10
Santiago
Es dauerte zwei Tage.
Zwei Tage, in denen ich mir in einer endlosen Schleife das Video von Catalina ansah. Zwei Tage, in denen wir die Stadt auf der Suche nach Alarico Morrell oder einem anderen von Garcías Leuten auf den Kopf stellten. Zwei Tage, in denen ich immer näher am Abgrund stand und nicht mehr viel fehlte, bis ich wahllos mordend durch die Straßen ziehen würde.
Zwei Tage, in denen wir nicht einen Schritt näher an Catalina herangekommen waren, da es ganz danach aussah, als hätte García seine Leute vom Erdboden verschwinden lassen.
Zwei Tage, bis ein neues Video eintraf.
Wieder von einem Boten gebracht, dem nur ein Umschlag mit der DVD, Bargeld und unserer Adresse zugespielt worden war.
Ich stand neben Gonzales in seinem Büro.

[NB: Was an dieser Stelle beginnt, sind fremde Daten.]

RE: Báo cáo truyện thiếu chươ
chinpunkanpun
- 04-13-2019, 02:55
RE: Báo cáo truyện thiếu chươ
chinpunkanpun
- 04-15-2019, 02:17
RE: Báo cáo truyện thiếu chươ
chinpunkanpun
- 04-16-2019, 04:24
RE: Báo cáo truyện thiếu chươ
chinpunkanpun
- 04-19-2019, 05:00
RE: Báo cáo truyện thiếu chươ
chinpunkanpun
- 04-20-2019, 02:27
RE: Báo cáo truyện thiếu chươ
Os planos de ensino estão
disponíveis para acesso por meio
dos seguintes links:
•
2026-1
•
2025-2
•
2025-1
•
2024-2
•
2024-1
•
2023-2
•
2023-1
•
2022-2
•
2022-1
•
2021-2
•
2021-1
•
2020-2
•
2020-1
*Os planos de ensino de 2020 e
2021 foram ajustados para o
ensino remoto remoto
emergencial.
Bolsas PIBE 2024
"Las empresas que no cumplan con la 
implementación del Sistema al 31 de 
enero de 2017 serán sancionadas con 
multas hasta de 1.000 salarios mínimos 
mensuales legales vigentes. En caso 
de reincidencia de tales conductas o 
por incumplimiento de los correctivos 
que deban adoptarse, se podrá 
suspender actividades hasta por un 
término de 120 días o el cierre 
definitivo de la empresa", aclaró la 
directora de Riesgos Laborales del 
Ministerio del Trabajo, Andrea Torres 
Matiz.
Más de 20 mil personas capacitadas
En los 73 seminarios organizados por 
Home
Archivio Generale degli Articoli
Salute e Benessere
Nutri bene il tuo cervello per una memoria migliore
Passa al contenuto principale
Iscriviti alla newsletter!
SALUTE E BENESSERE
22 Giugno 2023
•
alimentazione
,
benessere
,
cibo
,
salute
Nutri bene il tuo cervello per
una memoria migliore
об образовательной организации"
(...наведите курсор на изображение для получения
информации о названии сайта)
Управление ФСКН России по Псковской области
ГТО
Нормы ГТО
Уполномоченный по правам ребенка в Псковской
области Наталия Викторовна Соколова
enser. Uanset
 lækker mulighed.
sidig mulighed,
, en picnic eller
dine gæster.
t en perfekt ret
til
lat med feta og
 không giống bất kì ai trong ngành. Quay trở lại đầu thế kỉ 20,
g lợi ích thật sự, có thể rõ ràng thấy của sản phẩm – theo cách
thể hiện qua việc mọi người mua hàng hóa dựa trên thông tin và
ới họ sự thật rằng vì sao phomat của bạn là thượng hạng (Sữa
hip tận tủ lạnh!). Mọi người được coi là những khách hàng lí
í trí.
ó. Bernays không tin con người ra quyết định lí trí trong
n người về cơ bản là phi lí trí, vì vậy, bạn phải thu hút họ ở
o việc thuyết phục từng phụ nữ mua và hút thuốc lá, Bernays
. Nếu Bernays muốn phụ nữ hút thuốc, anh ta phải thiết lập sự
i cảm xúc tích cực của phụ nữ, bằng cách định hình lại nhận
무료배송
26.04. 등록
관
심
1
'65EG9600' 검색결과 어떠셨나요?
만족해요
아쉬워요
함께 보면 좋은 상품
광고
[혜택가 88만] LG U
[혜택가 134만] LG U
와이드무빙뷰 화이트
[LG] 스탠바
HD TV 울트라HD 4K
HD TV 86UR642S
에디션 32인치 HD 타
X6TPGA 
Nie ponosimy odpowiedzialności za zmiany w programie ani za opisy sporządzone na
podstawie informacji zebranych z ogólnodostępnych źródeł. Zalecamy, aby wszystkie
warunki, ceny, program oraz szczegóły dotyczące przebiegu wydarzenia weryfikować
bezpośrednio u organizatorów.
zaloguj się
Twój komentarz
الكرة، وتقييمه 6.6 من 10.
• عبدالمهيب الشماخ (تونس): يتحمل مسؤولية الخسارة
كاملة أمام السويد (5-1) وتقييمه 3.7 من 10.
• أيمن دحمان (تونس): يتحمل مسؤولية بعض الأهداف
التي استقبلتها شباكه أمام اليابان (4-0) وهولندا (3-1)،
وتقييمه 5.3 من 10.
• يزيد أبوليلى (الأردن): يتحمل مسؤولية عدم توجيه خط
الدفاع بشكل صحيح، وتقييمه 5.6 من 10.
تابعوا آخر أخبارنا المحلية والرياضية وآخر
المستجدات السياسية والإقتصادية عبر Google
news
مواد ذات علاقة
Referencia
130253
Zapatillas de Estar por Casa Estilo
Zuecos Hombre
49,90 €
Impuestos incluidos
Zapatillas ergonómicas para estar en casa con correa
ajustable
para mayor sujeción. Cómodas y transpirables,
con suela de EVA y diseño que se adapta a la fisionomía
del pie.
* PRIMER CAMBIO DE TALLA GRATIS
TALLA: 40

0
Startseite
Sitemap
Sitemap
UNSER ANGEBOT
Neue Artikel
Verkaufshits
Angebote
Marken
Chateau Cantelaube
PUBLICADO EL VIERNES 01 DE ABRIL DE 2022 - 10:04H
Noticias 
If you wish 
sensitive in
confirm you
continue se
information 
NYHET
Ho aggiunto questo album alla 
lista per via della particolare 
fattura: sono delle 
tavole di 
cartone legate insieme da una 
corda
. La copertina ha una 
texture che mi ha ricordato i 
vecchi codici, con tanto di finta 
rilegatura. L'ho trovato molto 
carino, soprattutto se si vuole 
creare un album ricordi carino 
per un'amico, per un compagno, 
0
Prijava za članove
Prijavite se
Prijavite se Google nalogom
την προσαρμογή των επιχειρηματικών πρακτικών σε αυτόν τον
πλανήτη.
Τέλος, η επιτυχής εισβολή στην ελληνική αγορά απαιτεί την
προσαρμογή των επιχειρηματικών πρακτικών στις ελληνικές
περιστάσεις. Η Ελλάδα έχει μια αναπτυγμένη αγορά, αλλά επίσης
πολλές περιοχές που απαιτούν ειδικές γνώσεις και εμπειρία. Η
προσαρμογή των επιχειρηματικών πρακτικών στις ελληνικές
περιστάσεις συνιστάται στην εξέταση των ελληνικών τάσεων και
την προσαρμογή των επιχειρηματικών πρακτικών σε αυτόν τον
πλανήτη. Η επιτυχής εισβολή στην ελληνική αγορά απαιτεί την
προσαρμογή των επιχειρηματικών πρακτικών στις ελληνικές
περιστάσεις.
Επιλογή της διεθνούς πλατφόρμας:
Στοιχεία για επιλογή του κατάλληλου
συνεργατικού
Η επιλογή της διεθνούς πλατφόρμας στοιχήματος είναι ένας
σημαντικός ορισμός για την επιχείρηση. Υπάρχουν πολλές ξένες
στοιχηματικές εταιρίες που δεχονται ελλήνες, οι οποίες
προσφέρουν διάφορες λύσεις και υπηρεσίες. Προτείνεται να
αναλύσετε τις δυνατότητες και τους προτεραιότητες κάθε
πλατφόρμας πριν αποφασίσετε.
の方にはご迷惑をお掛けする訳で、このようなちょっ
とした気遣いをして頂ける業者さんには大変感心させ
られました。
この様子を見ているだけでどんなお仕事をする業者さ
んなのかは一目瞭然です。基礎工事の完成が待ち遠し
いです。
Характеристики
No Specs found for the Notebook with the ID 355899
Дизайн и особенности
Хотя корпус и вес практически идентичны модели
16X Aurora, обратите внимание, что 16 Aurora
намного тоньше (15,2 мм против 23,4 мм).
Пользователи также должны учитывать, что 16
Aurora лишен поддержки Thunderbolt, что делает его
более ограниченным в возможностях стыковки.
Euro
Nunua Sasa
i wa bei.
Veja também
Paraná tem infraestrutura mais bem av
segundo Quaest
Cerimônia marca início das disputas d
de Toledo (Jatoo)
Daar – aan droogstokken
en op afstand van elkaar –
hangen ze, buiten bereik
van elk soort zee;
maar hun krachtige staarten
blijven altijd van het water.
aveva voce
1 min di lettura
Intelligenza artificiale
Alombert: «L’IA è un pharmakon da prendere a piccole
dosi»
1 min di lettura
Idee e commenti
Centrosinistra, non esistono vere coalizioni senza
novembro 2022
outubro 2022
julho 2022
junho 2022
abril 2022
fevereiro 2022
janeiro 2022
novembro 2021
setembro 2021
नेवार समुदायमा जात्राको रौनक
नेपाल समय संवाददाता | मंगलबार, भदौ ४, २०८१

Raúl war auch da. Der Laptop stand vor uns auf dem Schreibtisch, und das Video war abspielbereit. Ich sah, wie Gonzales’ Hand zitterte, als er das Mousepad berührte, um die Wiedergabe zu starten.
Er war jetzt schon am Ende seiner Kräfte, und man sah es ihm an. Tiefe dunkle Ringe hatten sich unter seinen Augen gebildet. Er hatte selbst in dieser kurzen Zeit genug Gewicht verloren, dass sein Gesicht eingefallen und alt wirkte.
Ich hatte immer befürchtet, dass es so sein würde, wenn Catalina mal etwas zustoßen sollte. Sie war sein einziger Lebenssinn, und es war, als hätte man jegliches Licht aus Gonzales’ Leben entfernt. Er existierte nur noch, und allein die Hoffnung, dass er seine Tochter bald wieder in die Arme schließen könnte, hielt ihn noch aufrecht.
Der Bildschirm flackerte wenige Sekunden, dann wurde das Bild endlich scharf und man konnte etwas erkennen. Gonzales schnappte nach Luft. Mein Magen verknotete sich zu einem steinharten Ball.
Es war die gleiche Szene wie zuvor. Catalina, halb nackt, an einen Stuhl gefesselt. Nur sah man ihr jetzt deutlich die Folter an. Das Shirt war vorne in der Mitte auseinandergeschnitten worden, sodass ihr Oberkörper entblößt war. Und dort prangten überall üble Blutergüsse. Ihre ansonsten gebräunte Haut wirkte bleich und kränklich, während auf Brustkorb, Bauch und Rippen dunkle Flecken in Blau, Lila, Grün und Gelb schimmerten. Auf der rechten Seite ihres Kiefers zeichnete sich ebenfalls ein heftiges Hämatom ab, und ihre Unterlippe war dort, wo sie im letzten Video noch aufgeplatzt gewesen war, von getrocknetem Blut bedeckt. Und obwohl ich ihre Hand- und Fußgelenke nicht richtig sehen konnte, war ich mir sicher, dass sich ihre Fesseln inzwischen tief in die empfindliche Haut gegraben hatten. Mit Sicherheit war auch zumindest eine Rippe geprellt oder gebrochen, wenn ich die Male richtig deutete.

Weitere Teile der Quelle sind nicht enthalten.